MATERIAL FOR THIS TASK:
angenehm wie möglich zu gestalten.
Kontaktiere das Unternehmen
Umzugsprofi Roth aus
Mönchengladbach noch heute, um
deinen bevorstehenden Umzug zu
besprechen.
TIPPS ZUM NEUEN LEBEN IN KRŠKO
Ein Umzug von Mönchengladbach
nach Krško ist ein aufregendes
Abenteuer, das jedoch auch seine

WORK TO COMPLETE: Output the line holding "Ein Umzug von Mönchengladbach", then every later line through the end of the records above, exactly as given and nothing else.

RESPONSE:
Ein Umzug von Mönchengladbach
nach Krško ist ein aufregendes
Abenteuer, das jedoch auch seine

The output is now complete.